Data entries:

╭──

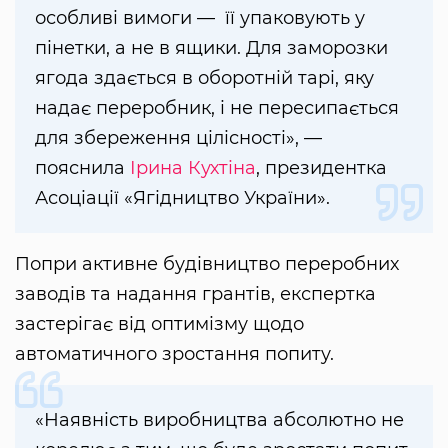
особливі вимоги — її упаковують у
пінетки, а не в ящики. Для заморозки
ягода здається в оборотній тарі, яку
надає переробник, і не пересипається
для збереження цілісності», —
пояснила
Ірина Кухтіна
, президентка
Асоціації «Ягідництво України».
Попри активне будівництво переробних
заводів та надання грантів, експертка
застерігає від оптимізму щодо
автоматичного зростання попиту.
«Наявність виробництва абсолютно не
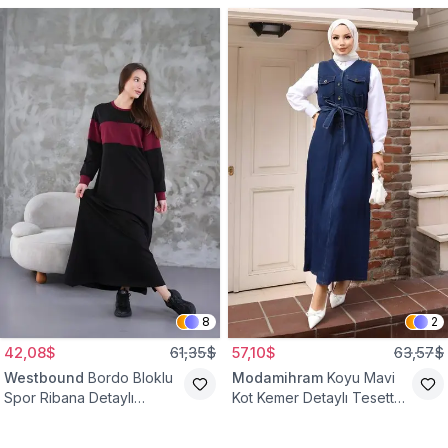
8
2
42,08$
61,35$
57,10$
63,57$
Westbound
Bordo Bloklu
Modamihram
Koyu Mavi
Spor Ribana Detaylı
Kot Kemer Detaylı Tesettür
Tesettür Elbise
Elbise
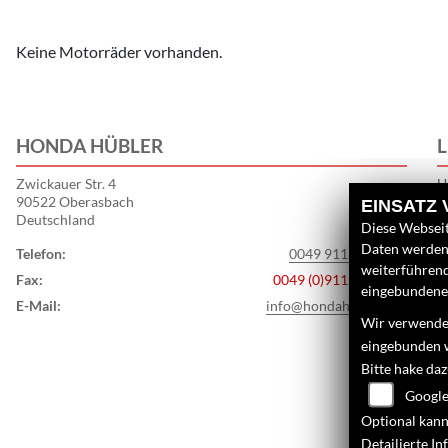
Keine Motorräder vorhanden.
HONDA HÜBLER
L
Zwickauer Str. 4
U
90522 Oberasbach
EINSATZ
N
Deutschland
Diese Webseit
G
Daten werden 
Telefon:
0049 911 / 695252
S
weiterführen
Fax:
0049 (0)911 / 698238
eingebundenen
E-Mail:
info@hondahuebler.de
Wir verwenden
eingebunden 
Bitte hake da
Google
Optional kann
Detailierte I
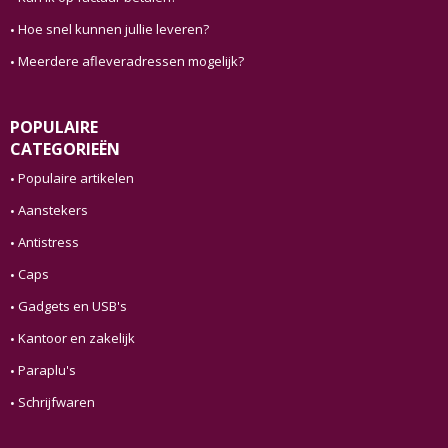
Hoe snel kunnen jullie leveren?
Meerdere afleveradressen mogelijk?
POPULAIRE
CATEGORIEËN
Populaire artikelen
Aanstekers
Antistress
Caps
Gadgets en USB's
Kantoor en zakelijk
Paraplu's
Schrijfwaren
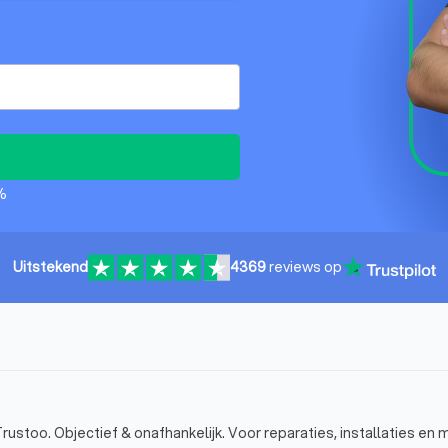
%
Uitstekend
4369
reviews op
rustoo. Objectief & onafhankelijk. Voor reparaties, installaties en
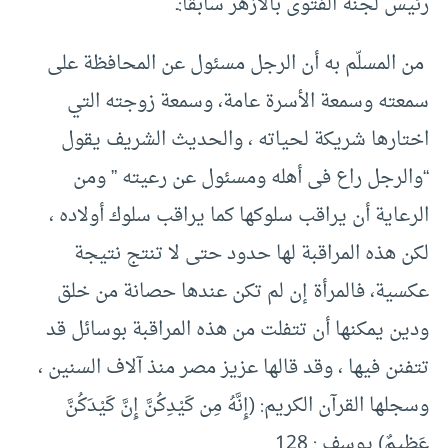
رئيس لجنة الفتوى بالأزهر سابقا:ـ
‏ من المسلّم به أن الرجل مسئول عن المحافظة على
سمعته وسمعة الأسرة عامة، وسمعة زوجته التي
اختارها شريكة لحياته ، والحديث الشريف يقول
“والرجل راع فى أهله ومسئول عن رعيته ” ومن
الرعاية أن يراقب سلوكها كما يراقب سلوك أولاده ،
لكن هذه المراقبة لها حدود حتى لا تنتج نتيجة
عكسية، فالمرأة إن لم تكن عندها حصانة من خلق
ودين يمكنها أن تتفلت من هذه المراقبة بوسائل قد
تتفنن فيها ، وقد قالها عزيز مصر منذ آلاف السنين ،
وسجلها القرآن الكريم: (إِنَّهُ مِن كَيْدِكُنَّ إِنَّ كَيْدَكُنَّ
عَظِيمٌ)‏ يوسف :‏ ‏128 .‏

╰──

* _Task objective_
Go line by line through the data and copy any that contain "Detaylı".

* _Result below_
Spor Ribana Detaylı
Kot Kemer Detaylı Tesettür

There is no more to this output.